5.3 A refined argument

The previous argument uses cancellation only in one index pair (ij). It is very flexible and requires only the ordering (5.8), but no further computations. On the other hand, it gives only a small value of \(\delta \) (exponentially decreasing in n). A more refined argument runs as follows. We partition the index pairs into 4 classes depending on the parity of i and j and obtain

$$\begin{aligned} \textrm{Kl}_{p}({\underline{m}}, \psi , \psi ', w_l) \ll \Big (\prod _{1 \le i \le j \le n} C_{ij}\Big ) \Big (\prod _{\begin{array}{c} 1 \le i \le j \le n\\ i \equiv i_0 \, (\text {mod } 2)\\ j \equiv j_0 \, (\text {mod } 2) \end{array}} p^{\frac{1}{2}b_{*}(i, j)}\Big ) \end{aligned}$$

for \(i_0, j_0 \in \{0, 1\}\). Recall that

$$\begin{aligned} \prod _{1 \le i \le j \le n} C_{ij} = \prod _{1 \le i \le j \le n} p^{(j-i+1)m_{ij}}, \end{aligned}$$

cf. (5.3) and also (1.7). Taking geometric means, we get

$$\begin{aligned} \textrm{Kl}_{p}({\underline{m}}, \psi , \psi ', w_l) \ll \Big (\prod _{1 \le i \le j \le n} C_{ij}\Big ) \Big (\prod _{ 1 \le i \le j \le n} p^{\frac{1}{8}b_{*}(i, j)}\Big ). \end{aligned}$$

We now observe that

$$\begin{aligned} \sum _{1 \le i \le j \le n} (n+1-j)b_1(i, j) = -\sum _{1 \le i \le j \le n} (j-i+1)m_{ij} \end{aligned}$$

and

$$\begin{aligned} \sum _{i_0 = 1}^i b_{*}(i_0, j) \le b_1(i, j). \end{aligned}$$

Taken together, this implies

$$\begin{aligned}{} & {} \sum _{1 \le i \le j \le n} n^2 b_{*}(i, j) \le \sum _{1 \le i \le j \le n} (n+1-j)(n+1-i) b_{*}(i, j)\\{} & {} \quad \le -\sum _{1 \le i \le j \le n} (j-i+1)m_{ij}, \end{aligned}$$

and so

$$\begin{aligned} \textrm{Kl}_{p}({\underline{m}}, \psi , \psi ', w_l) \ll \Big (\prod _{1 \le i \le j \le n} C_{ij}\Big )^{1 - \frac{1}{8n^2}}. \end{aligned}$$

5.4 The element \(w_{*}\)

The proof of Corollary 2 is similar.
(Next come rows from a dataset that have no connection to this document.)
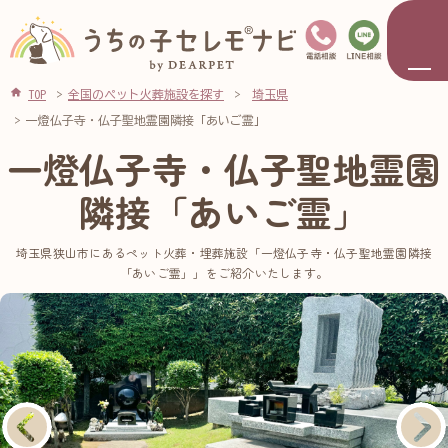
TOP
全国のペット火葬施設を探す
埼玉県
一燈仏子寺・仏子聖地霊園隣接「あいご霊」
一燈仏子寺・仏子聖地霊園
隣接「あいご霊」
埼玉県狭山市にあるペット火葬・埋葬施設「一燈仏子寺・仏子聖地霊園隣接
「あいご霊」」をご紹介いたします。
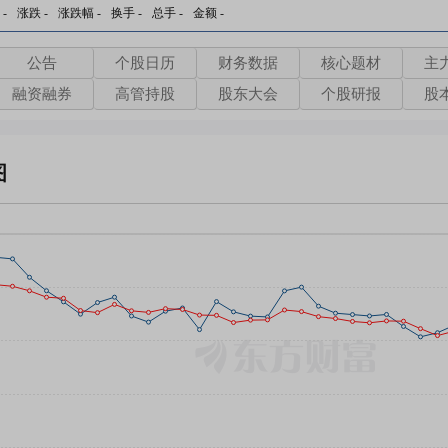
-
涨跌
-
涨跌幅
-
换手
-
总手
-
金额
-
公告
个股日历
财务数据
核心题材
主
融资融券
高管持股
股东大会
个股研报
股
图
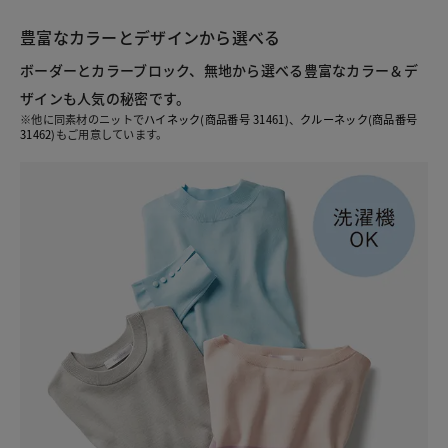
豊富なカラーとデザインから選べる
ボーダーとカラーブロック、無地から選べる豊富なカラー＆デ
ザインも人気の秘密です。
※他に同素材のニットで
ハイネック(商品番号 31461)
、
クルーネック(商品番号
31462)
もご用意しています。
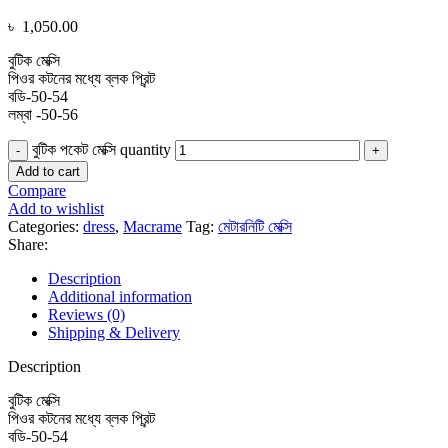
৳
1,050.00
বুটিক মেক্সি
পিওর কটনের মধ্যে ব্লক প্রিন্ট
বডি-50-54
লম্বা -50-56
বুটিক পকেট মেক্সি quantity
Add to cart
Compare
Add to wishlist
Categories:
dress
,
Macrame
Tag:
মেটারনিটি মেক্সি
Share:
Description
Additional information
Reviews (0)
Shipping & Delivery
Description
বুটিক মেক্সি
পিওর কটনের মধ্যে ব্লক প্রিন্ট
বডি-50-54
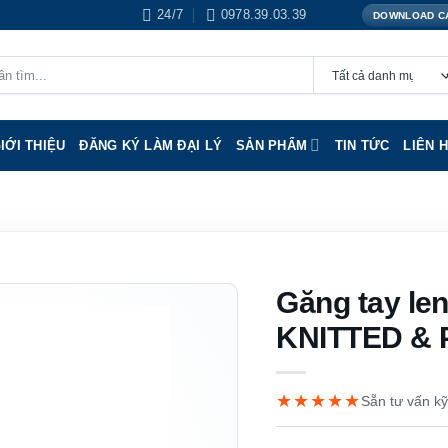
24/7
0978.39.03.39
DOWNLOAD C
IỚI THIỆU
ĐĂNG KÝ LÀM ĐẠI LÝ
SẢN PHẨM
TIN TỨC
LIÊN 
Găng tay le
KNITTED &
★★★★★
Sẵn tư vấn kỹ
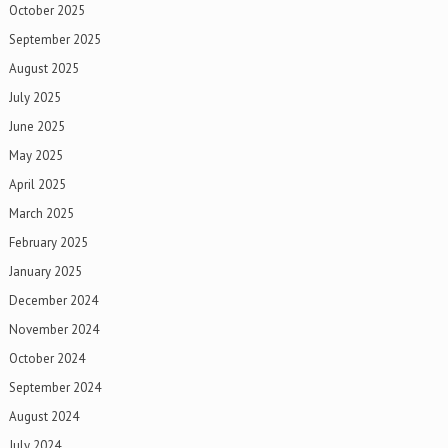
October 2025
September 2025
August 2025
July 2025
June 2025
May 2025
April 2025
March 2025
February 2025
January 2025
December 2024
November 2024
October 2024
September 2024
August 2024
July 2024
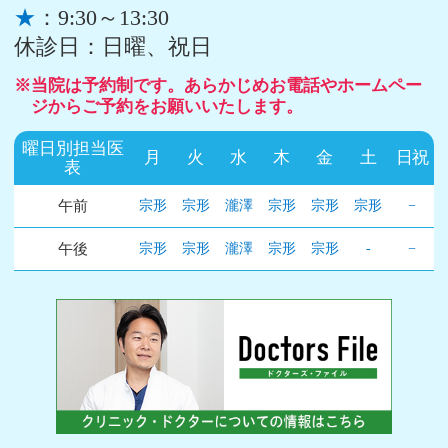
★
：9:30～13:30
休診日：日曜、祝日
※当院は予約制です。あらかじめお電話やホームペー
ジからご予約をお願いいたします。
曜日別担当医
月
火
水
木
金
土
日祝
表
午前
宗形
宗形
瀧澤
宗形
宗形
宗形
−
午後
宗形
宗形
瀧澤
宗形
宗形
-
−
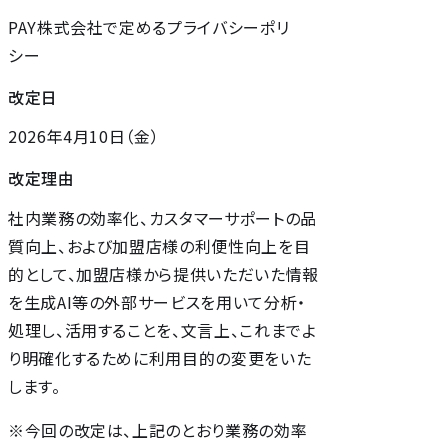
PAY株式会社で定めるプライバシーポリ
シー
改定日
2026年4月10日（金）
改定理由
社内業務の効率化、カスタマーサポートの品
質向上、および加盟店様の利便性向上を目
的として、加盟店様から提供いただいた情報
を生成AI等の外部サービスを用いて分析・
処理し、活用することを、文言上、これまでよ
り明確化するために利用目的の変更をいた
します。
※今回の改定は、上記のとおり業務の効率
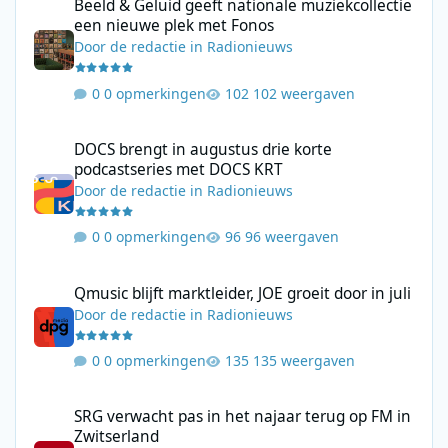
Beeld & Geluid geeft nationale muziekcollectie
een nieuwe plek met Fonos
Door
de redactie
in
Radionieuws
0 opmerkingen
102 weergaven
DOCS brengt in augustus drie korte podcastseries met DOCS KR
DOCS brengt in augustus drie korte
podcastseries met DOCS KRT
Door
de redactie
in
Radionieuws
0 opmerkingen
96 weergaven
Qmusic blijft marktleider, JOE groeit door in juli
Qmusic blijft marktleider, JOE groeit door in juli
Door
de redactie
in
Radionieuws
0 opmerkingen
135 weergaven
SRG verwacht pas in het najaar terug op FM in Zwitserland
SRG verwacht pas in het najaar terug op FM in
Zwitserland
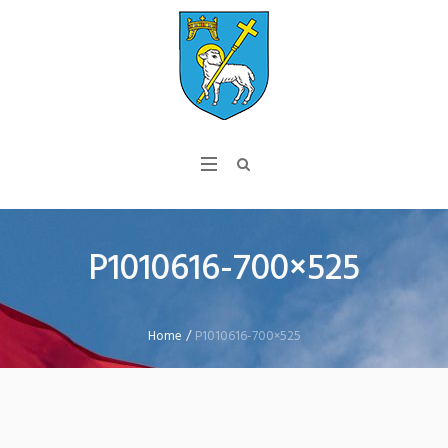
P1010616-700×525
Home
/
P1010616-700×525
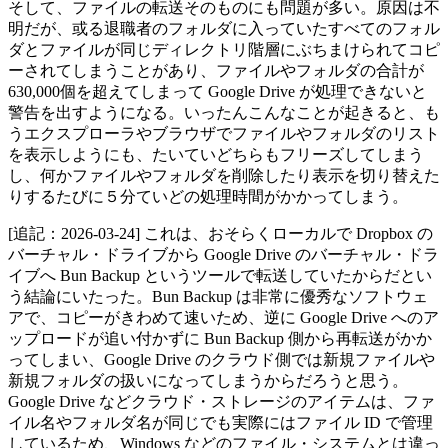
そして、ファイルの転送そのものにも問題が多い。原因は不
明だが、或る退職者のフォルダに入っていたすべてのフォル
ダとファイルが同じディレクトリ階層にぶちまけられてコピ
ーされてしまうことがあり、ファイルやフォルダの合計が
630,000個を超えてしまって Google Drive が処理できないと
警告を出すようになる。いったんこんなことが起きると、も
うエクスプローラやブラウザでファイルやフォルダのリスト
を表示しようにも、たいていどちらもフリーズしてしまう
し、何かファイルやフォルダを削除したり表示を切り替えた
りするたびに５分ていどの処理時間がかかってしまう。
[追記：2026-03-24] これは、おそらくローカルで Dropbox の
バーチャル・ドライブから Google Drive のバーチャル・ドラ
イブへ Bun Backup というツールで転送していたからだとい
う結論にいたった。Bun Backup は非常に優秀なソフトウェ
アで、コピーがきわめて速いため、逆に Google Drive へのア
ップロードが追い付かずに Bun Backup 側から再転送がかか
ってしまい、Google Drive のクラウド側では新規ファイルや
新規フォルダの扱いになってしまうからだろうと思う。
Google Drive などクラウド・ストレージのアイテムは、ファ
イル名やフォルダ名が同じでも実際にはファイル ID で管理
しているため、Windows などのファイル・システムとは違っ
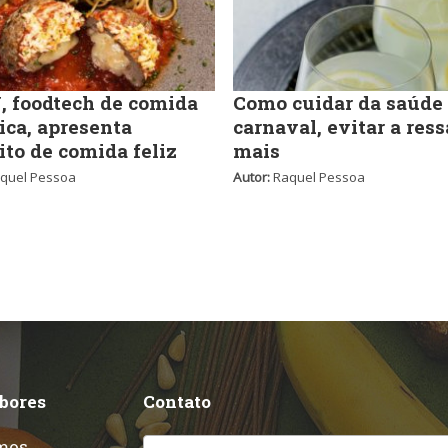
 foodtech de comida
Como cuidar da saúde
ica, apresenta
carnaval, evitar a ress
ito de comida feliz
mais
quel Pessoa
Autor:
Raquel Pessoa
abores
Contato
mos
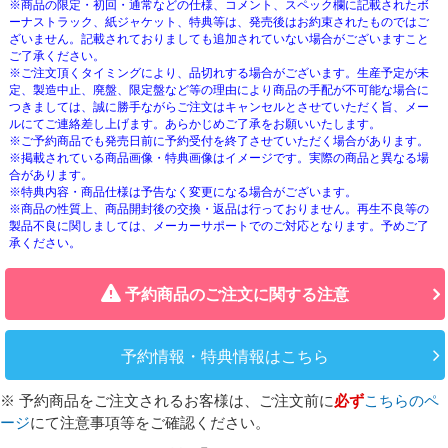
※商品の限定・初回・通常などの仕様、コメント、スペック欄に記載されたボ
ーナストラック、紙ジャケット、特典等は、発売後はお約束されたものではご
ざいません。記載されておりましても追加されていない場合がございますこと
ご了承ください。
※ご注文頂くタイミングにより、品切れする場合がございます。生産予定が未
定、製造中止、廃盤、限定盤など等の理由により商品の手配が不可能な場合に
つきましては、誠に勝手ながらご注文はキャンセルとさせていただく旨、メー
ルにてご連絡差し上げます。あらかじめご了承をお願いいたします。
※ご予約商品でも発売日前に予約受付を終了させていただく場合があります。
※掲載されている商品画像・特典画像はイメージです。実際の商品と異なる場
合があります。
※特典内容・商品仕様は予告なく変更になる場合がございます。
※商品の性質上、商品開封後の交換・返品は行っておりません。再生不良等の
製品不良に関しましては、メーカーサポートでのご対応となります。予めご了
承ください。
予約商品のご注文に関する注意
予約情報・特典情報はこちら
※ 予約商品をご注文されるお客様は、ご注文前に
必ず
こちらのペ
ージ
にて注意事項等をご確認ください。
We apply again a soft argument and use the ordering

$$\begin{aligned} (1n)< (1, n-1)< \cdots< (11)< (2, n)< (3, n)< \cdots < (n, n). \end{aligned}$$

Analyzing (1.8), we see that \(\Sigma _{ij}\) is of the shape (5.4) with

$$\begin{aligned} \begin{aligned} A_{1n}&= \psi '_n\overline{c_{nn}} p^{-m_{1n}}, \quad B_{1n} = \psi _n c_{1(n-1)}p^{-m_{1n}},\\ A_{1(n-1)}&= \psi '_n p^{m_{nn}- m_{1(n-1)} + m_{1n}} + \psi _n\overline{c_{1n}} p^{-m_{1n}}, \quad B_{1(n-1)} = \psi _{n-1}c_{1(n-2)} p^{-m_{1(n-1)}},\\ A_{1 j}&= \psi _{j+1}\overline{c_{1(j+1)}} p^{-m_{1( j+1)}},\quad B_{1j} = \psi _j c_{1(j-1)} p^{-m_{1j}}, \quad 1 \le j \le n-2,\\ A_{2n}&= \psi '_1p^{-m_{2n}}, \quad B_{2n} = \psi _2c_{3n}p^{-m_{12}+ m_{11} - m_{2n}},\\ A_{in}&= \psi _{i-1}\overline{c_{(i-1)n}} p^{-m_{1(i-1)} + m_{1(i-2)} - m_{(i-1)n}}, \\&\quad B_{in} = \psi _ic_{(i+1)n} p^{-m_{1i} + m_{1(i-1)} -m_{in}}, \quad 3 \le i \le n-1,\\ A_{nn}&= \psi _{n-1}\overline{c_{(n-1)n}}p^{-m_{1(n-1)} + m_{1(n-2)} - m_{(n-1)n} },\\&\quad B_{nn} = \psi '_nc_{1n}p^{-m_{1n}}+ \psi _np^{m_{1(n-1)} - m_{1n} - m_{nn}} \end{aligned} \end{aligned}$$

with the same conventions as explained after (5.5).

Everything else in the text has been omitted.